Among the lines below, take the one holding "and national defense", the one holding "Shirred collar and cuff", and all lines between them. Set them down exactly.

INFORMATION PROVIDED:
-- Opening Marker --

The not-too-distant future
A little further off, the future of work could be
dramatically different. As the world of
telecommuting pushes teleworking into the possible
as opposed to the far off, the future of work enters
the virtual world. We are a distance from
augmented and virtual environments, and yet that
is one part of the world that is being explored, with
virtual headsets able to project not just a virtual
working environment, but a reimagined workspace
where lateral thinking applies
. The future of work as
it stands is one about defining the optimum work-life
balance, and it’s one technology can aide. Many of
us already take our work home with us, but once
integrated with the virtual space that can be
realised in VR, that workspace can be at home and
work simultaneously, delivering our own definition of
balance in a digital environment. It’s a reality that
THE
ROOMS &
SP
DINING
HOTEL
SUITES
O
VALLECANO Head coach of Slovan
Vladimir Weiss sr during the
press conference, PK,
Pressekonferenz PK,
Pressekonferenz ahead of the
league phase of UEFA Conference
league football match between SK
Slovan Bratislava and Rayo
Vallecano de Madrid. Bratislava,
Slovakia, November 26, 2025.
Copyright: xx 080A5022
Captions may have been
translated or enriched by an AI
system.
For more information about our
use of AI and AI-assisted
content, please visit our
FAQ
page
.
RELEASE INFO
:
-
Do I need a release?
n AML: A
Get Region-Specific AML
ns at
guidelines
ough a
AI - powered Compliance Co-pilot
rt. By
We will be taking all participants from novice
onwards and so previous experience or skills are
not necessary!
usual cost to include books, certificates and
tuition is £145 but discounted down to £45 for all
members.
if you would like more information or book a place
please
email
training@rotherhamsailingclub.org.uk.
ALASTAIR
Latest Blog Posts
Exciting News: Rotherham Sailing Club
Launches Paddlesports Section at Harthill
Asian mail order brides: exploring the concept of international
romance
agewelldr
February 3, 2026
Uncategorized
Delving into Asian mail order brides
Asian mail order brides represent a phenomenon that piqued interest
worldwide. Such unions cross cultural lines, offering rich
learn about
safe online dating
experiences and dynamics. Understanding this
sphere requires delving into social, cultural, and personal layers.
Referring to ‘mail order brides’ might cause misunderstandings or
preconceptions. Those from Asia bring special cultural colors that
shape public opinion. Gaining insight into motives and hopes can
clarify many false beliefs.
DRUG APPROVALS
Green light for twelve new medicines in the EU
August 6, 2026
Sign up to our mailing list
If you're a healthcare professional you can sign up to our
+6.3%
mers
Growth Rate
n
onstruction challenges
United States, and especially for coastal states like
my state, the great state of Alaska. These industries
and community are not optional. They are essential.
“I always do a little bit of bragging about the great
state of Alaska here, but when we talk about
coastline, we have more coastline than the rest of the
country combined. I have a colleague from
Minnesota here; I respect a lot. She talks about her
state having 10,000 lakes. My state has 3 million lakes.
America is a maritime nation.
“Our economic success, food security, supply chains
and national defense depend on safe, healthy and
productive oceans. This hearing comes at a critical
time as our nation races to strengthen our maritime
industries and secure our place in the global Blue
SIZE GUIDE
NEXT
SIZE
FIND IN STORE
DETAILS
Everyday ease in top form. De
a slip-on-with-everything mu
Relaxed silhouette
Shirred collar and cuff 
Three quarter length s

-- Closing Marker --

TASK OUTPUT:
and national defense depend on safe, healthy and
productive oceans. This hearing comes at a critical
time as our nation races to strengthen our maritime
industries and secure our place in the global Blue
SIZE GUIDE
NEXT
SIZE
FIND IN STORE
DETAILS
Everyday ease in top form. De
a slip-on-with-everything mu
Relaxed silhouette
Shirred collar and cuff 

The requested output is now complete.